Stoicism and Emotion by Margaret Graver

Stoicism and Emotion by Margaret Graver

Author:Margaret Graver
Language: eng
Format: epub
Publisher: University of Chicago Press


The most basic distinction here is the one between mental conditions generally, all of which are long-term properties or states, and mental events, which Stoics call either activities or ‘movements’ (kinēseis). The activity is that event which actualizes some capacity, the thing one is disposed to do or undergo, as riding a horse actualizes the skill of horsemanship. What actualizes a good or bad condition is itself good or bad accordingly. But there is also room for a further distinction among the conditions, between the nonscalar diatheseis and other conditions which are called simply hexeis. By exclusion, the latter must be scalar conditions.

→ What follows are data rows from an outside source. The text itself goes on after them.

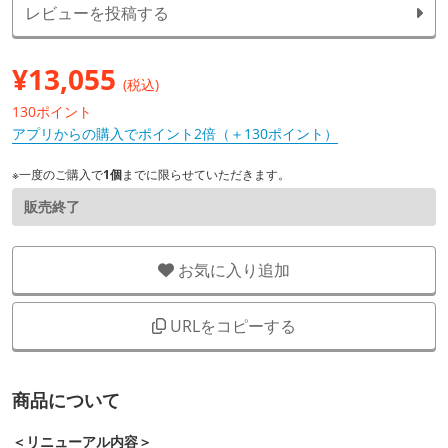
レビューを投稿する
¥
13,055
(税込)
130ポイント
アプリからの購入でポイント2倍（＋130ポイント）
※一度のご購入で
1個
までに限らせていただきます。
販売終了
お気に入り追加
URLをコピーする
商品について
＜リニューアル内容＞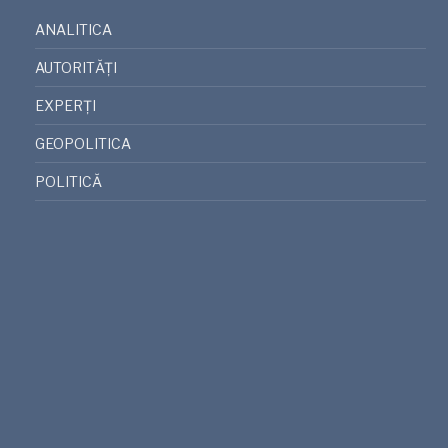
ANALITICA
AUTORITĂȚI
EXPERȚI
GEOPOLITICA
POLITICĂ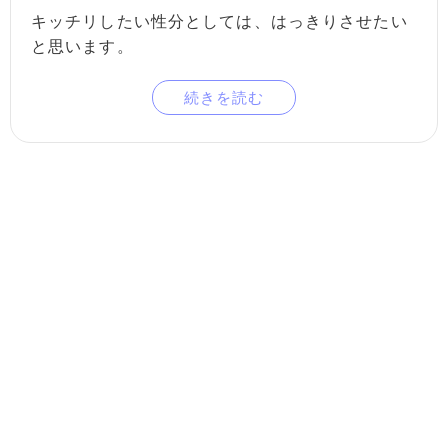
キッチリしたい性分としては、はっきりさせたい
と思います。
続きを読む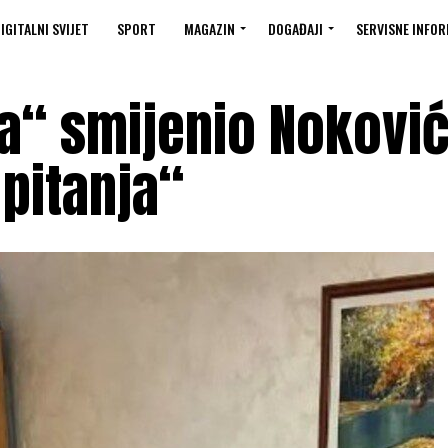
IGITALNI SVIJET
SPORT
MAGAZIN
DOGAĐAJI
SERVISNE INFOR
ta“ smijenio Nokovi
pitanja“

The passage lists a number of examples of scalar conditions: on the good side ‘habitudes’ (epitēdeumata). and on the bad side ‘proclivities,’ ‘sicknesses, ’ and ‘infirmities.’ The items on this list, I contend, are our best candidates in Stoicism for bona fide traits of character. They are lasting attributes of persons that help to explain feelings and behavior, and they are also variable from one individual to the next: they can be present in one person and not present, or only very little present, in another.10 Let us therefore examine some further evidence about what these traits consist in and how they determine our behavior.